Empirical distribution function

#1
Hello everyone, cheers for browsing by.

We're handling various data in our statistics courses at the moment and I have gotten back to using R....

In any way, as the title reads I've ran into a bit of an understanding issue in the exam-preparation for the data description part of the exam.

From what I've gotten, the ECDF shows the distribution of relative frequency up to X.
Meaning if I have a dataset:

1 1 3 3 4 4 5 5 6 6 total:12
2/12 4/12 6/12 ...1 Relative frequency up to =1


So, in the csv we use, the initial commands executed to read it in:
>poll.data<-read.csv2("sample.csv") # German csv(Dec/Sep)
>attach(poll.data) #I've already read that attaching is ....not well received and people dodge it with with() and so on, but that yet exceeds my wisdom.
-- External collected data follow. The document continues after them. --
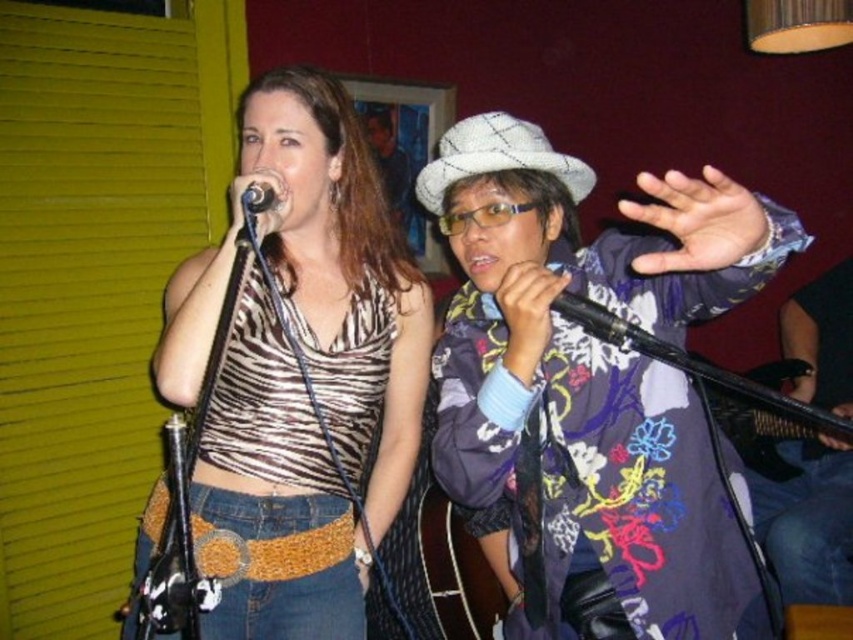 Question: Considering the real-world distances, which object is closest to the black matte microphone at upper center?

Choices:
 (A) dark blue jeans at lower right
 (B) floral fabric instrument at center
 (C) zebra print tank top at center
 (D) floral-patterned fabric at center

Answer: (C)

Question: Estimate the real-world distances between objects in this image. Which object is farther from the black matte microphone at upper center?

Choices:
 (A) dark blue jeans at lower right
 (B) floral fabric instrument at center
 (C) floral-patterned fabric at center

Answer: (A)

Question: Which object is the farthest from the dark blue jeans at lower right?

Choices:
 (A) zebra print tank top at center
 (B) black matte microphone at upper center

Answer: (B)

Question: Can you confirm if floral-patterned fabric at center is bigger than zebra print tank top at center?

Choices:
 (A) no
 (B) yes

Answer: (B)

Question: Does zebra print tank top at center have a larger size compared to black matte microphone at upper center?

Choices:
 (A) no
 (B) yes

Answer: (B)

Question: Is zebra print tank top at center smaller than dark blue jeans at lower right?

Choices:
 (A) yes
 (B) no

Answer: (A)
Anyway, for that exercise I did go through the following steps as my attempt to solve it, but it diverges midway, what I simply dont seem to grasp,as I thought I've completed the required task with my ecdf:

q4.cut<-cut(q4.length, breaks=seq(0,30,5))
q4.cut.table<-table(q4.cut)
q4.cut.table #to "draw the frequency table"

Now I went ahead and did the ECDF of just "that" and not the steps shown in the solution:

plot(ecdf(q4.cut), do.points=TRUE, verticals=FALSE)

Expected solution->
the professor is suggesting the following:
> Fn.q4 <- ecdf(q4.length)
> plot(Fn.q4)
> Fn.q4.cut <- ecdf(q4.cut)
> points(sort(Fn.q4.cut(q4.cut)))


I understand that this does two ecdf's (correct me If I'm wrong) and uses the "points" command to draw them into the already drawn plot?
It's just not in the units and here's the first time I come across "points".
Also I seem to miss why the points has the "sort" there, as well as how it affects the plot. Is that just points that always draws on the displayed plot?
In that case, sort is used to present the "cut edcf" and "q4.cut" points on the plot of "ecdf(q4.length")"?

Im sorry if it's partially hard to follow, tried my best to work as far as I've gotten, anyone can give me that push to understand the ecdf steps here, will be greatly appreciated.

Regards
Eo

LINK to CSV: http://www.sharecsv.com/s/e3b1d804d7b452839945f9c4c41aed0d/sample.csv (read.csv2, due to germany intensifying)
 

Attachments

Last edited:
#2
I went ahead and skimmed through textbooks and got a lot further, as to understand why points command is executed.
What I havent still understood is why points(sort(fn.q4.cut) isn't enough, but we have to include the classified q4.cut into the brackets at the end.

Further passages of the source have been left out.